Can PJRC top this board someday?
That really depends on how you compare. PJRC definitely will not make a $99 board. So you should not expect to see any Teensy loaded with as many chips as this Portenta H7, especially the SDRAM and Murata Wifi. I'm also pretty skeptical about those 2 high density connectors, but will be watching closely how people use them to influence decisions about future Teensy boards.
In terms of raw performance, an
1170-based Teensy (M7 at 1 GHz and M4 at 400 MHz) ought to be about double Portenta's speed (M7 at 480 MHz and M4 at 240 MHz). NXP's 1170 doesn't exist yet, but we can generally expect it'll arrive near the end of this year. Presumably more STM32 chips will arrive over time.
Then again, if you only care about raw speed, how does a 600 MHz M7 without companion M4 compare to a 480 MHz M7 plus 240 MHz M4? I don't believe there as any single simple answer...

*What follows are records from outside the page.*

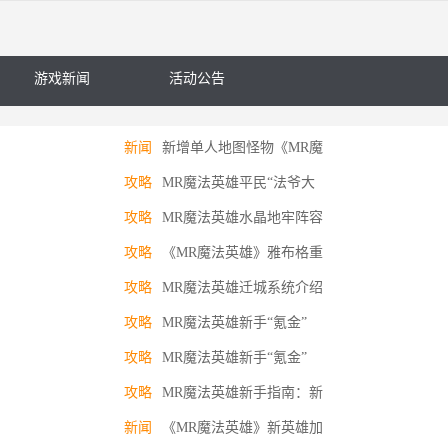
游戏新闻
活动公告
新闻
新增单人地图怪物《MR魔
攻略
MR魔法英雄平民“法爷大
攻略
MR魔法英雄水晶地牢阵容
攻略
《MR魔法英雄》雅布格重
攻略
MR魔法英雄迁城系统介绍
攻略
MR魔法英雄新手“氪金”
攻略
MR魔法英雄新手“氪金”
攻略
MR魔法英雄新手指南：新
新闻
《MR魔法英雄》新英雄加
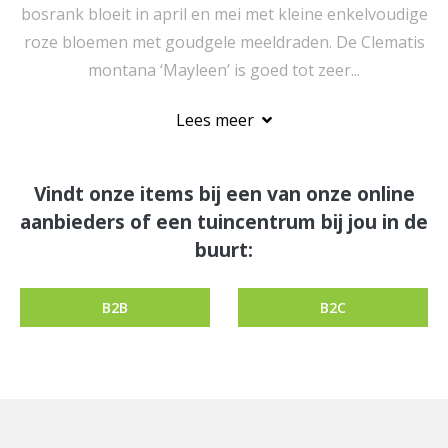
bosrank bloeit in april en mei met kleine enkelvoudige
roze bloemen met goudgele meeldraden. De Clematis
montana ‘Mayleen’ is goed tot zeer...
Lees meer
Vindt onze items bij een van onze online
aanbieders of een tuincentrum bij jou in de
buurt:
B2B
B2C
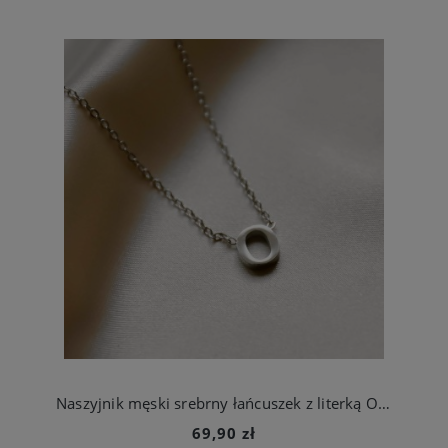
Naszyjnik męski srebrny łańcuszek z literką O ze stali chirurgicznej
69,90 zł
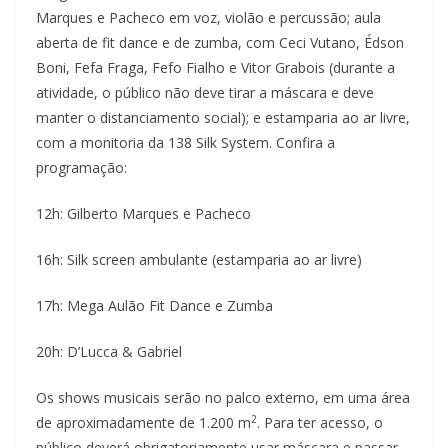
Marques e Pacheco em voz, violão e percussão; aula
aberta de fit dance e de zumba, com Ceci Vutano, Édson
Boni, Fefa Fraga, Fefo Fialho e Vitor Grabois (durante a
atividade, o público não deve tirar a máscara e deve
manter o distanciamento social); e estamparia ao ar livre,
com a monitoria da 138 Silk System. Confira a
programação:
12h: Gilberto Marques e Pacheco
16h: Silk screen ambulante (estamparia ao ar livre)
17h: Mega Aulão Fit Dance e Zumba
20h: D’Lucca & Gabriel
Os shows musicais serão no palco externo, em uma área
2
de aproximadamente de 1.200 m
. Para ter acesso, o
público deverá obrigatoriamente usar máscara e passar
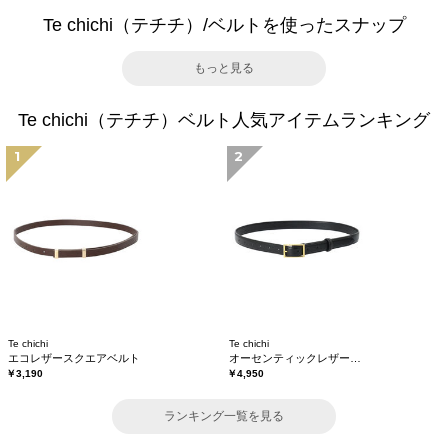
Te chichi（テチチ）/ベルトを使ったスナップ
もっと見る
Te chichi（テチチ）ベルト人気アイテムランキング
1
2
Te chichi
Te chichi
エコレザースクエアベルト
オーセンティックレザーベルト
￥3,190
￥4,950
ランキング一覧を見る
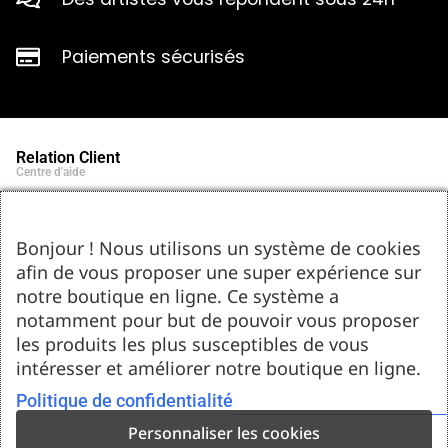
Paiements sécurisés
Relation Client
Centre d'aide
Qui sommes-nous ?
Notre histoire et engagements
Marques partenaires
Bonjour ! Nous utilisons un système de cookies
Contact
afin de vous proposer une super expérience sur
Tel : 05.55.75.03.00
Email : contact@bozar-passion.com
notre boutique en ligne. Ce système a
Bozar Passion SARL
1 allée Louis Breguet
notamment pour but de pouvoir vous proposer
87220 Feytiat
les produits les plus susceptibles de vous
Ressources d'artistes
intéresser et améliorer notre boutique en ligne.
Le blog
Club Bozar Passion
Méthodes de paiement acceptées
Politique de confidentialité
Personnaliser les cookies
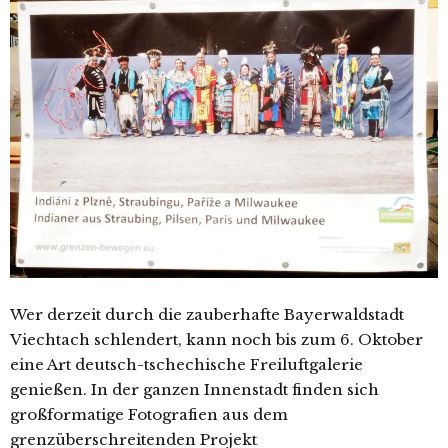
Wer derzeit durch die zauberhafte Bayerwaldstadt
Viechtach schlendert, kann noch bis zum 6. Oktober
eine Art deutsch-tschechische Freiluftgalerie
genießen. In der ganzen Innenstadt finden sich
großformatige Fotografien aus dem
grenzüberschreitenden Projekt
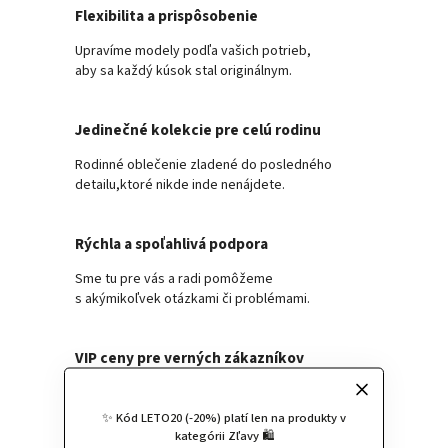
Flexibilita a prispôsobenie
Upravíme modely podľa vašich potrieb,
aby sa každý kúsok stal originálnym.
Jedinečné kolekcie pre celú rodinu
Rodinné oblečenie zladené do posledného
detailu,ktoré nikde inde nenájdete.
Rýchla a spoľahlivá podpora
Sme tu pre vás a radi pomôžeme
s akýmikoľvek otázkami či problémami.
VIP ceny pre verných zákazníkov
Ponúkame špeciálne zľavy a výhody
pre stálych zákazníkov, aby sa u nás
✨ Kód LETO20 (-20%) platí len na produkty v
cítili výnimočne.
kategórii Zľavy 🛍️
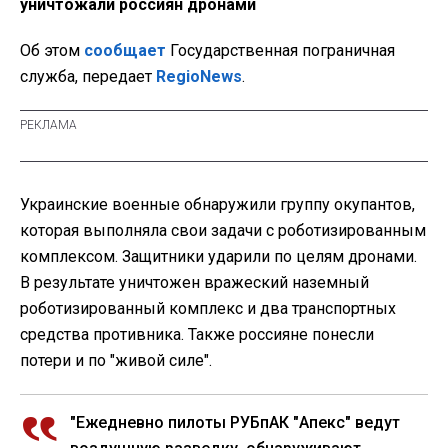
уничтожали россиян дронами
Об этом
сообщает
Государственная пограничная
служба, передает
RegioNews
.
Украинские военные обнаружили группу окупантов,
которая выполняла свои задачи с роботизированным
комплексом. Защитники ударили по целям дронами.
В результате уничтожен вражеский наземный
роботизированный комплекс и два транспортных
средства противника. Также россияне понесли
потери и по "живой силе".
"Ежедневно пилоты РУБпАК "Апекс" ведут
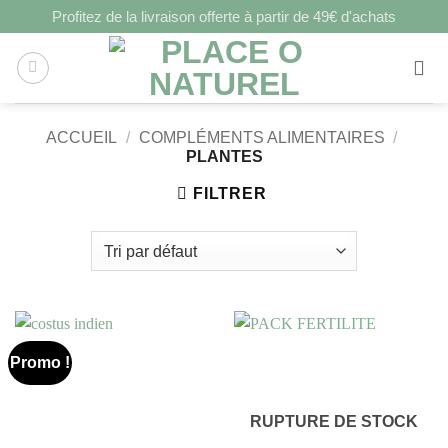
Profitez de la livraison offerte à partir de 49€ d'achats
ACCUEIL
/
COMPLÉMENTS ALIMENTAIRES
/
PLANTES
FILTRER
Promo !
RUPTURE DE STOCK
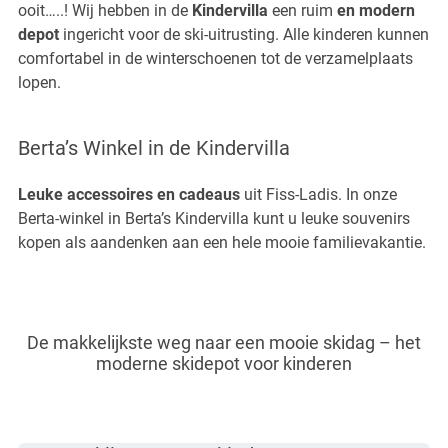
ooit…..! Wij hebben in de
Kindervilla
een ruim
en modern
depot
ingericht voor de ski-uitrusting. Alle kinderen kunnen
comfortabel in de winterschoenen tot de verzamelplaats
lopen.
Berta’s Winkel in de Kindervilla
Leuke accessoires en cadeaus
uit Fiss-Ladis. In onze
Berta-winkel in Berta’s Kindervilla kunt u leuke souvenirs
kopen als aandenken aan een hele mooie familievakantie.
De makkelijkste weg naar een mooie skidag – het
moderne skidepot voor kinderen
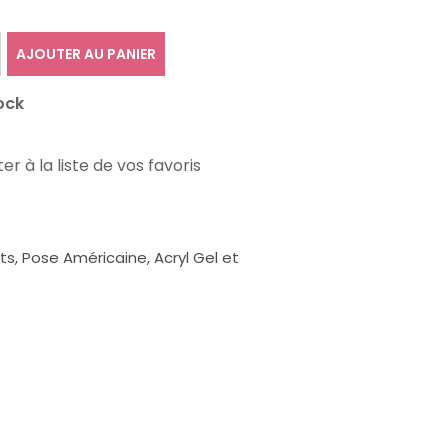
AJOUTER AU PANIER
ock
er à la liste de vos favoris
, Pose Américaine, Acryl Gel et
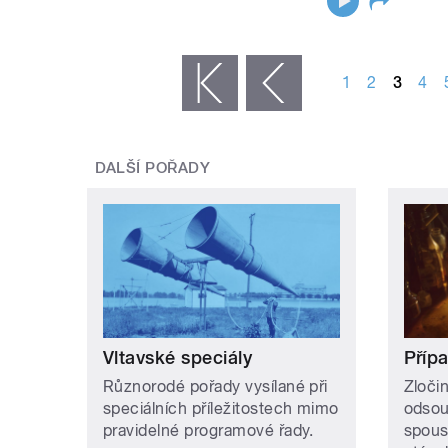
STRÁNKY
1
2
3
4
« první
‹ předchozí
DALŠÍ POŘADY
Vltavské speciály
Příp
Různorodé pořady vysílané při
Zločin
speciálních příležitostech mimo
odsou
pravidelné programové řady.
spous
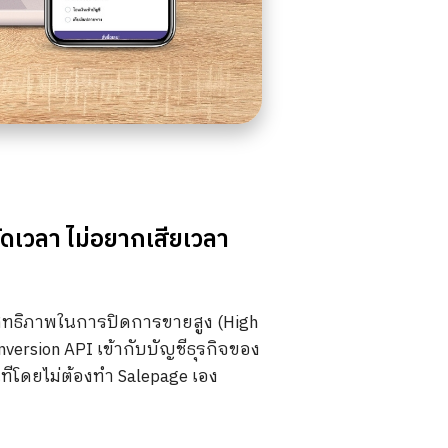
ดเวลา ไม่อยากเสียเวลา
ะสิทธิภาพในการปิดการขายสูง (High
nversion API เข้ากับบัญชีธุรกิจของ
ทีโดยไม่ต้องทำ Salepage เอง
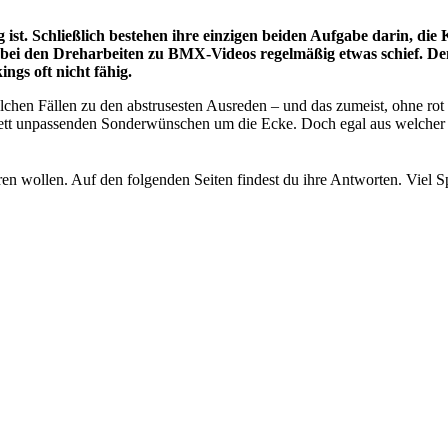
g ist. Schließlich bestehen ihre einzigen beiden Aufgabe darin, di
bei den Dreharbeiten zu BMX-Videos regelmäßig etwas schief. Den
ngs oft nicht fähig.
lchen Fällen zu den abstrusesten Ausreden – und das zumeist, ohne rot
ett unpassenden Sonderwünschen um die Ecke. Doch egal aus welcher R
ren wollen. Auf den folgenden Seiten findest du ihre Antworten. Viel 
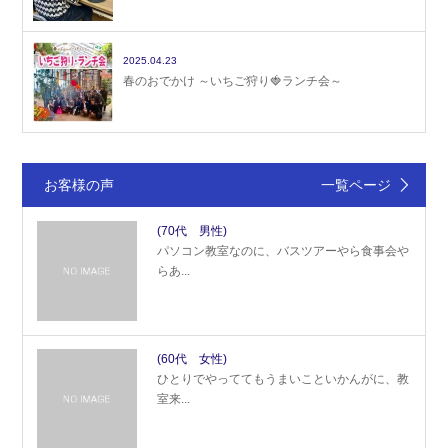
2025.04.23
春のおでかけ ～いちご狩り🍓ランチ会～
お客様の声
一覧ページ
(70代 男性)
パソコン教室なのに、バスツアーやら食事会や
らあ...
(60代 女性)
ひとりでやっててもうまいこといかんがに、教
室来...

Of course these STM32 and IMXRT chips are not the end of Moore's Law on microcontrollers. We're just now seeing the beginning of chips at 40nm and soon 28nm. ARM has already announced
Helium using architecture version 8 and vector processing optimized for machine learning and DSP, and competitive pressure from RISC-V is likely accelerate the traditionally slow pace of improvement on chips aimed below phones & PCs.
The reality of all this advanced hardware is a strong dependency on software support. Many people will just compare hardware specs or coremark scores and ignore the quality of driver support. But drivers & libraries matter quite a lot. I believe everyone who uses this forum regularly has seen the huge changes in USB speed since the early days of Teensy 4's beta to where we're at now with 1.49-beta4. Even at 12 Mbit, software matters greatly. If you run the
lines/sec benchmark on various boards, you'll see huge differences. Even Teensy 2.0 competes with some of the non-Teensy 32 bit boards that have not well optimized code.
These new chips are bringing so much complex hardware that will need a tremendous amount of work on the software side. When you see a company like Seeed Studios make a board, you can be pretty sure the software support will be only whatever the semiconductor vendor or some 3rd party like Zerynth provides. Arduino has the potential to really craft some amazing software support. But it could also turn out like Arduino Due. At this early stage, I don't think anyone can predict where it will end up.